Sözleri ile bu teknik ile tanışma hikayesini anlatmış; bu tekniğin kişisel yaşamında da oldukça etkili olduğunu vurgulamıştır. Konuşmasının ilerleyen bölümünde motivasyonel görüşme tekniğinin temel ilkelerini madde bağımlılığı kapsamında şu sözlerle ele almıştır:

“Hangi tekniği kullanırsak kullanalım ihtiyacımız olan bazı şeyler var. Sosyal hizmet uzmanı için de bu geçerli, iyileşme danışmanı dediğimiz eski bağımlılar için de geçerli. Psikologlar için de geçerli olduğunu söyleyebiliriz. Yani bağımlı danışanlar ile görüşme yapan herkes için bunun geçerli olduğunu söyleyebiliriz. Bunlardan bir tanesi ‘empatik atmosfer’. Empati, gerçekten karşı tarafı anladığımızı hissettirmektir. Evet belki onun yaşadığı şeyleri anlamamız çok zor. Belki birebir bunları deneyimlemedik. Ama en azından onun orada hissettiği acıyı ya da o duyguyu her neyse onu anlayıp danışana yansıtmamız gerekiyor ancak böyle empatik bir atmosfer oluştururuz. Yine bağımlılıkta ihtiyacımız olan ikinci şey; işbirliği yani biz danışanla aslında bir yola çıkıyoruz. Hatta motivasyonel görüşme ekseninden anlatmak gerekirse görüşmede hiyerarşik bir durum söz konusu değil. Ben uzmanım işte danışanda benim bilgilerimden yararlanmaya gelmiş değil. İkimiz birlikte onun için işe yarayacak yolları keşfetmeye çıkıyoruz. Bunun için de yan yana yürümemiz gerekiyor. Bizde verdiğimiz mesajların anlaşılmasını istiyoruz ancak böyle iyi bir görüşme sağlanabilsin. Üçüncü ilkemiz ise destekleme. Yine motivasyon açısından baktığımızda bağımlılık çalışırken bardağın dolu tarafından bakmak gerekiyor. Yani bu kişi bu zamana kadar neyi yapamamış değil de neleri başarmış? İyileşme yolunda bunları tekrar nasıl başarabilir? Bunları görmek gerekiyor. Dördüncü ilkemiz sorumluluk vermek. Bağımlılık açısından düşündüğümüzde bu kişilerin maalesef  ailelerinin onlar adına bazı sorumlulukları aldığını dolayısıyla iyileşmenin ve tedavinin sorumluluğunu almadıklarını görüyoruz. Artık bu noktadan sonra kendi hayatının sorumluluğunu alması gerekiyor. Ve son ilkemiz değişim. Bütün çabalarımızın bizi bir davranış değişikliğine götürmesini bekliyoruz. Bağımlılıkta da bu kullanımı bırakmak anlamına geliyor. İşte tüm bu ilkeleri hassasiyetler gerçekleştirmek oldukça önem arz ediyor.

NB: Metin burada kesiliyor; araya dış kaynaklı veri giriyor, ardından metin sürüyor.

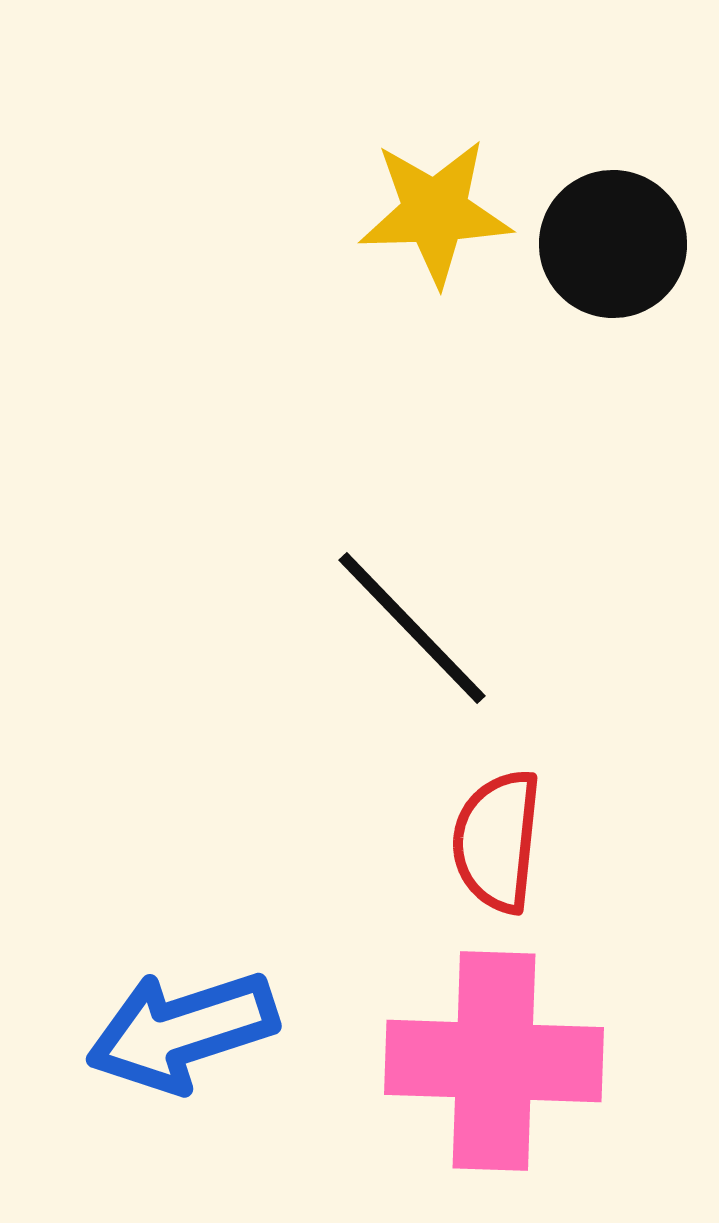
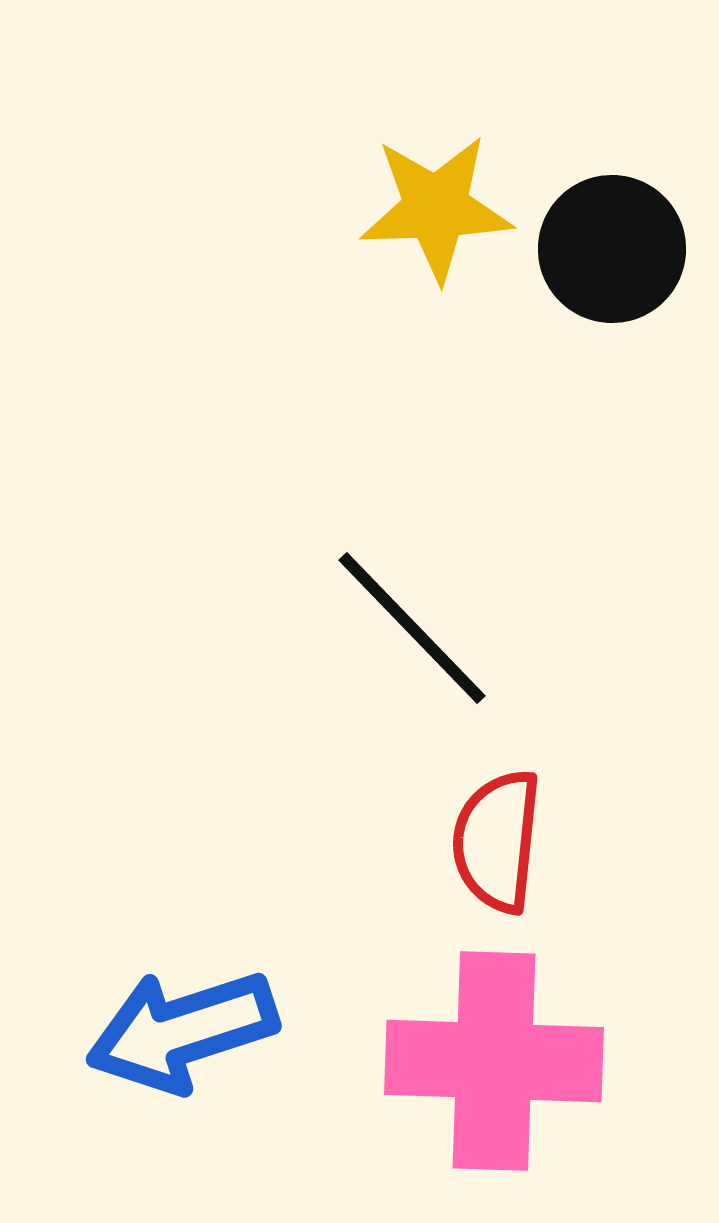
yellow star: moved 1 px right, 4 px up
black circle: moved 1 px left, 5 px down
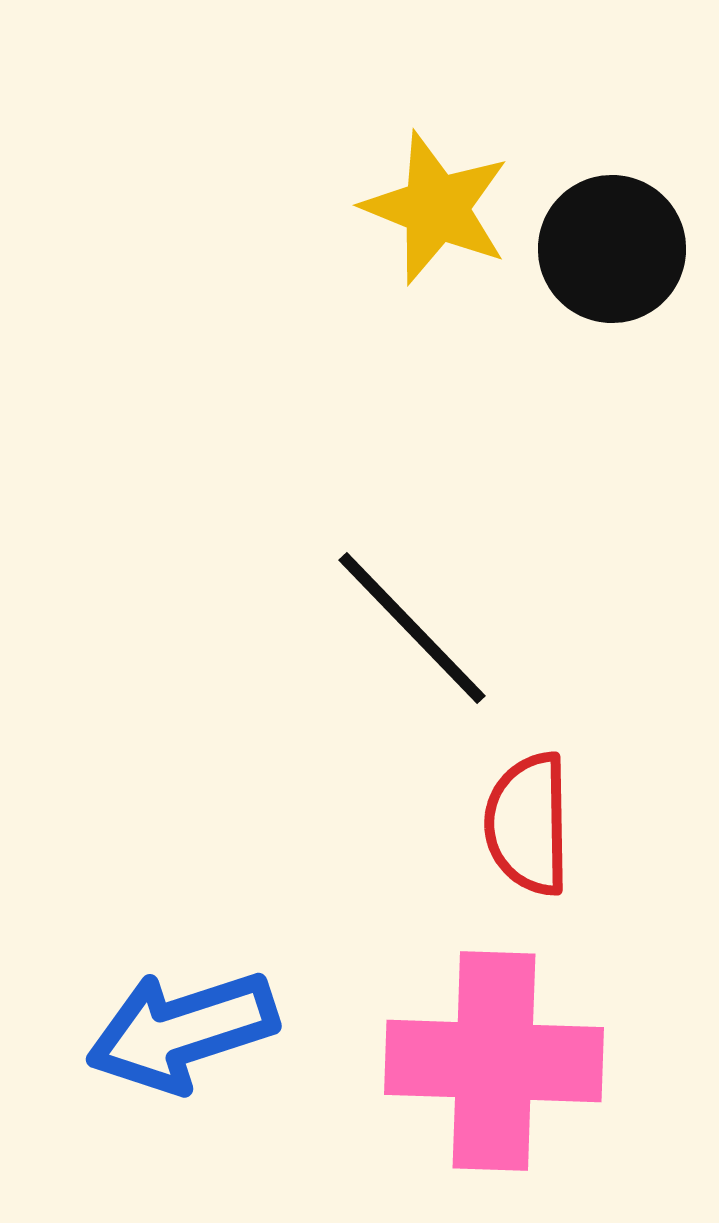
yellow star: rotated 24 degrees clockwise
red semicircle: moved 31 px right, 17 px up; rotated 7 degrees counterclockwise
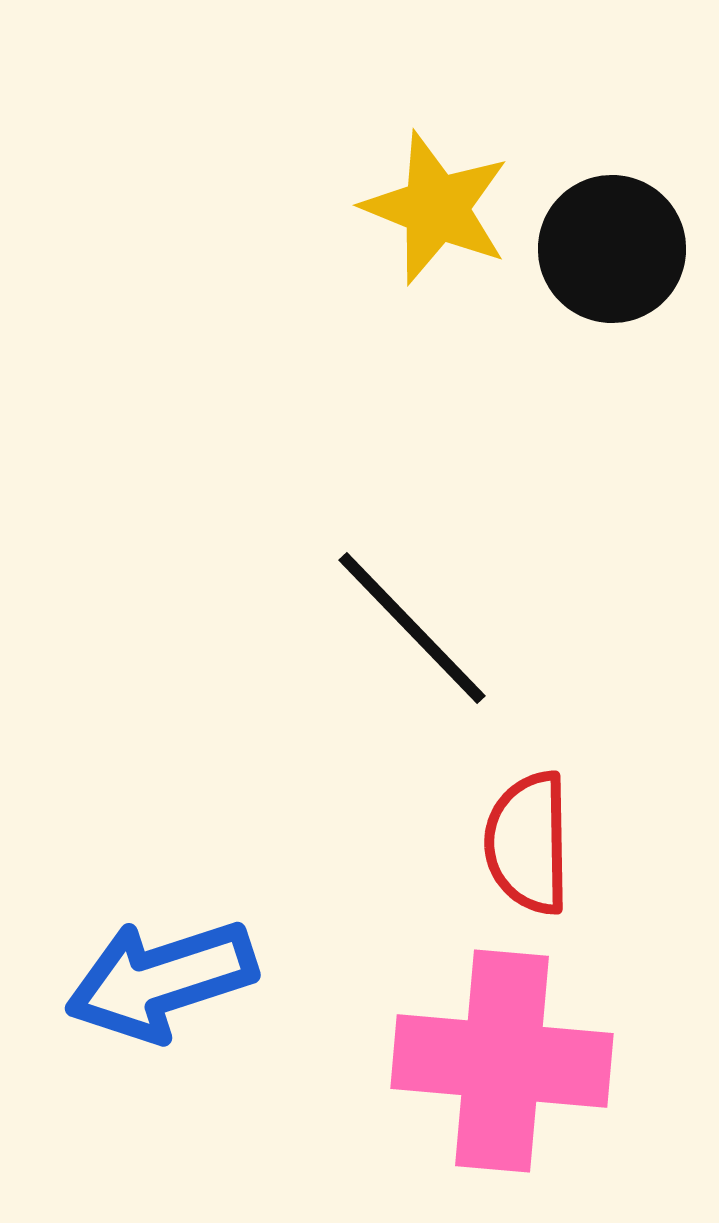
red semicircle: moved 19 px down
blue arrow: moved 21 px left, 51 px up
pink cross: moved 8 px right; rotated 3 degrees clockwise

Sözleri ile motivasyonel görüşme tekniğinin beş ilkesini dile getirmiş bu beş ilkenin özellikle bağımlı danışanlar açısından oldukça önemli olduğunu belirtmiştir. Son olarak neler yapılmalı? Sorusu üzerine eğilmiş; yapılacak en önemli şeyin; ébağımlı danışanların etiketten ibaret olmadıklarını göstermek’ olduğunu şu sözlerle dile getirmiştir:

“Bu süreç, ‘bir kereden bir şey olmaz’ basamağı ile başlayan sonra işte bir daha asla ile devam eden ‘ben bağımlı olmam’ şeklinde kişinin kendini kandırmasıyla ilerleyen bir süreçtir. Bunun son aşaması ise ‘bıraktım, bir daha başlamam’ aşamasıdır. Yani bizim aslında motivasyonel çalışmaları da bu noktada tutmamız gerekiyor. Yani buradan dışarıya bir çıkış kapısı açmayacağız. Çünkü tekrar riski her zaman var. ‘bıraktım ve yeniden başlamam’ dolayısıyla onun motivasyonunu kaybetmemesi için neler yapmalıyız? Karşısına çıkacak risklerin önünü nasıl alabiliriz? İşte kendini test etmesi için kullanan arkadaşlarıyla bir araya geldiğinde onlara hayır diyebilmesini nasıl sağlayabiliriz? Bu noktada bütün çalışmalar gerçekleşiyor. Yani burada aslında madde kullanan bireylerin yaşadığı, maruz kaldığı etiketlenmeleri çalışmak, onları desteklemek, sadece o etiketlerden ibaret olmadıklarını göstermek iyileşme sürecini hızlandırıyor” 

Sözleri ile bağımlılık sürecini dile getirmiş ve özellikle bağımlı danışanlara hayatlarındaki başarı noktalarını sıkça vurgulanması gerektiğinin altını çizmiştir.